Early intervention using the combined 595-nm pulse dye laser and CO ablative fractional laser (AFL) 2- and 4-weeks post-surgery proves to be an effective and safe method for improving scar outcomes, particularly for facial surgical scars when treatment starts 2 weeks after surgery. However, further research is needed to refine our understanding and address potential study limitations.
受伤或手术导致的疤痕会带来身体和美观方面的双重挑战。最近的研究表明,特定的激光技术联合应用在改善术后疤痕效果方面具有良好的前景。然而,仍需要进一步探索以确定开始此类治疗的最佳时机。
在这项回顾性研究中,分析了一组 47 名无需住院的成年患者。这些患者分为两组:A 组在术后 2 周开始干预,B 组在术后 4 周开始干预。两组均接受了包括 5 次激光治疗在内的综合治疗方案。首先,患者接受 3 次 V 型脉冲染料激光(PDL)治疗,然后进行 2 次剥脱性分数 CO2 激光(AFL)治疗。使用先进的成像技术,如 Antera 3D 成像,以及公认的疤痕评估工具,包括温哥华疤痕量表(VSS)和北卡罗来纳大学“4P”疤痕量表(UNC4P),对治疗结果进行评估。
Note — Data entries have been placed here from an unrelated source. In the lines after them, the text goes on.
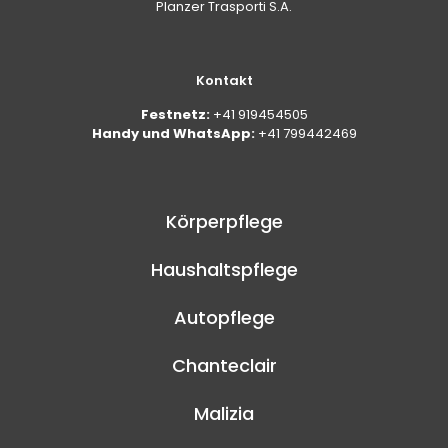
Planzer Trasporti S.A.
Kontakt
Festnetz:
+41 919454505
Handy und WhatsApp:
+41 799442469
Körperpflege
Haushaltspflege
Autopflege
Chanteclair
Malizia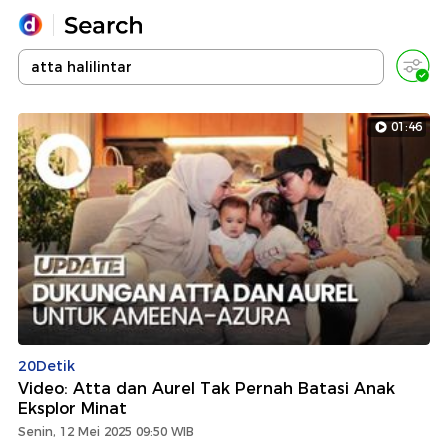
Yang sedang ramai dicari
Loading...
01:46
Promoted
Terakhir yang dicari
20Detik
Video: Atta dan Aurel Tak Pernah Batasi Anak
Eksplor Minat
Senin, 12 Mei 2025 09:50 WIB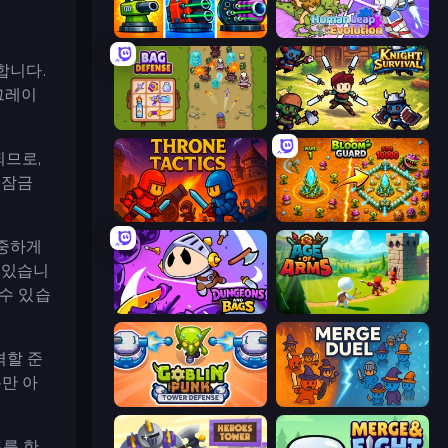
Pumpkin Defense: Merge Cannon
Human Leap: Evolution
합니다.
그레이
Bag Defense
Knight Survival
되므로,
 잠금
Throne Tactics
BloomGuard
신중하게
수 있습니
수 있습
Dungeons and Bags
Age Of Arms
격할 준
만 아
Goblin Punk Tower Defense
MergeDuel.io
를 한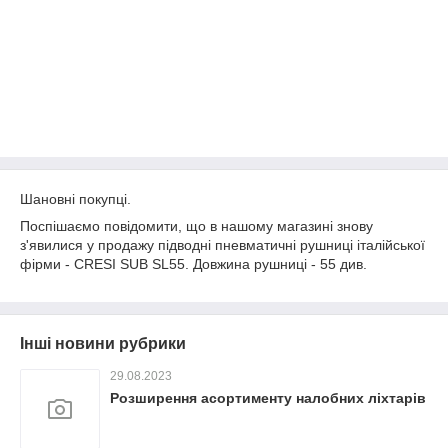
Шановні покупці.
Поспішаємо повідомити, що в нашому магазині знову
з'явилися у продажу підводні пневматичні рушниці італійської
фірми - CRESI SUB SL55. Довжина рушниці - 55 див.
Інші новини рубрики
29.08.2023
Розширення асортименту налобних ліхтарів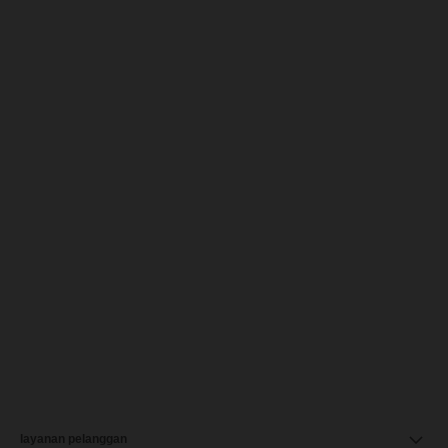
layanan pelanggan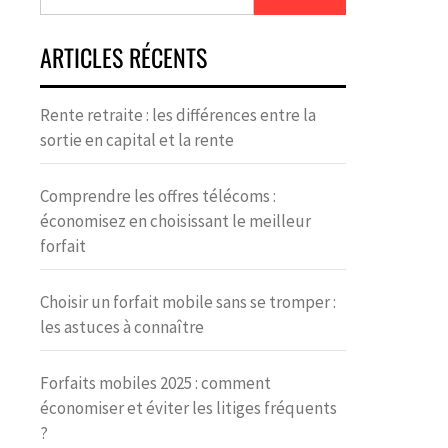
ARTICLES RÉCENTS
Rente retraite : les différences entre la
sortie en capital et la rente
Comprendre les offres télécoms :
économisez en choisissant le meilleur
forfait
Choisir un forfait mobile sans se tromper :
les astuces à connaître
Forfaits mobiles 2025 : comment
économiser et éviter les litiges fréquents
?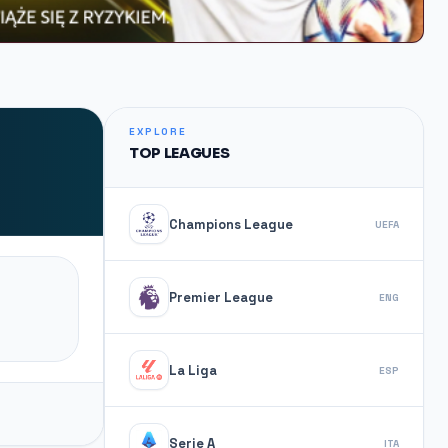
EXPLORE
TOP LEAGUES
Champions League
UEFA
Premier League
ENG
La Liga
ESP
Serie A
ITA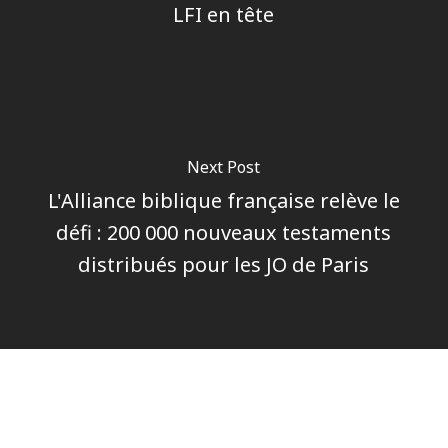
LFI en tête
Next Post
L'Alliance biblique française relève le
défi : 200 000 nouveaux testaments
distribués pour les JO de Paris
Author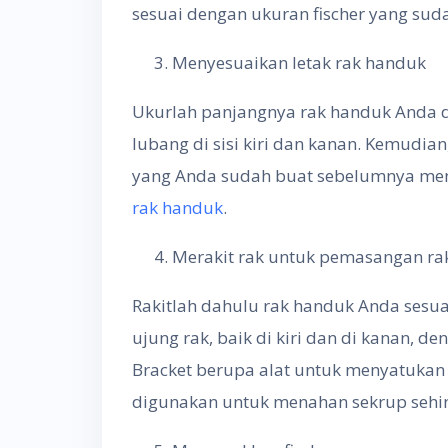
sesuai dengan ukuran fischer yang sud
Menyesuaikan letak rak handuk
Ukurlah panjangnya rak handuk Anda 
lubang di sisi kiri dan kanan. Kemudia
yang Anda sudah buat sebelumnya men
rak handuk
.
Merakit rak untuk pemasangan ra
Rakitlah dahulu rak handuk Anda sesua
ujung rak, baik di kiri dan di kanan,
Bracket berupa alat untuk menyatukan 
digunakan untuk menahan sekrup sehin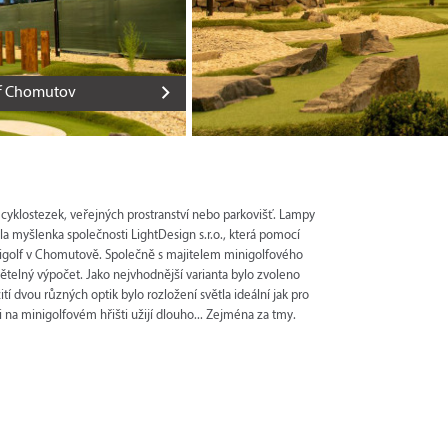
lf Chomutov
c, cyklostezek, veřejných prostranství nebo parkovišť. Lampy
la myšlenka společnosti LightDesign s.r.o., která pomocí
inigolf v Chomutově. Společně s majitelem minigolfového
větelný výpočet. Jako nejvhodnější varianta bylo zvoleno
ití dvou různých optik bylo rozložení světla ideální jak pro
i na minigolfovém hřišti užijí dlouho... Zejména za tmy.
所有患者均成功完成了 5 次治疗的全部疗程,无脱落病例,无不良事件报告。两组患者的疤痕基线美容评估相当。A 组 VSS 评分从治疗前的 7.04 分降至治疗后 3 个月的 5.29 分,再降至 6 个月的 4.33 分。与此同时,B 组的评分从 7.52 分降至 3 个月的 6.83 分和 6 个月的 6.17 分。两组间 VSS 评分的基线差异无统计学意义(p=0.34)。在 3 个月和 6 个月的随访时,A 组的平均 VSS 评分均显著低于 B 组(p<0.05)。UNC4P 评分也呈现出相似的趋势。VSS 和 UNC4P 评分在所有时间点(基线、3 个月和 6 个月)均存在显著差异(p<0.05)。亚组分析显示,在治疗后 3 个月时,纹理和凹陷容积的改善更为明显,而在 6 个月时,凹陷面积、深度、隆起变化和面积的改善更为显著。
在术后 2 至 4 周内使用 595nm 脉冲染料激光联合 CO 剥脱性分数激光进行早期干预是改善疤痕效果的有效且安全的方法,尤其适用于面部手术疤痕。然而,仍需要进一步的研究来深化我们的认识并解决潜在的研究局限性。